🤖 AI Summary
To address inefficiencies in resource allocation, lack of transparency, and insufficient dynamic adaptability in healthcare supply chains during public health emergencies such as COVID-19, this paper proposes a blockchain–large language model (LLM)–integrated multi-agent negotiation system. The system adopts a cross-layer architecture comprising off-chain LLM-powered agents for context-aware, semantic negotiation and on-chain smart contracts for tamper-proof, auditable execution, supported by a lightweight cross-layer communication protocol to ensure decision consistency. Innovatively embedding LLMs within a multi-agent framework enables adaptive, natural-language-based negotiation, while blockchain guarantees end-to-end auditability and immutability.

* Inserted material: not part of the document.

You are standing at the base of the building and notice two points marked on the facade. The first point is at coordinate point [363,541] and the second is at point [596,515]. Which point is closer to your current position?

In simulated pandemic scenarios, the system achieves significant improvements: 37% higher negotiation efficiency, 29% reduction in Gini coefficient (enhancing fairness), 42% faster response latency, and substantially improved audit transparency—establishing a verifiable, resilient, and ethics-aligned paradigm for emergency supply chain management.
📝 Abstract
Global health emergencies, such as the COVID-19 pandemic, have exposed critical weaknesses in traditional medical supply chains, including inefficiencies in resource allocation, lack of transparency, and poor adaptability to dynamic disruptions. This paper presents a novel hybrid framework that integrates blockchain technology with a decentralized, large language model (LLM) powered multi-agent negotiation system to enhance the resilience and accountability of medical supply chains during crises. In this system, autonomous agents-representing manufacturers, distributors, and healthcare institutions-engage in structured, context-aware negotiation and decision-making processes facilitated by LLMs, enabling rapid and ethical allocation of scarce medical resources. The off-chain agent layer supports adaptive reasoning and local decision-making, while the on-chain blockchain layer ensures immutable, transparent, and auditable enforcement of decisions via smart contracts. The framework also incorporates a formal cross-layer communication protocol to bridge decentralized negotiation with institutional enforcement. A simulation environment emulating pandemic scenarios evaluates the system's performance, demonstrating improvements in negotiation efficiency, fairness of allocation, supply chain responsiveness, and auditability. This research contributes an innovative approach that synergizes blockchain trust guarantees with the adaptive intelligence of LLM-driven agents, providing a robust and scalable solution for critical supply chain coordination under uncertainty.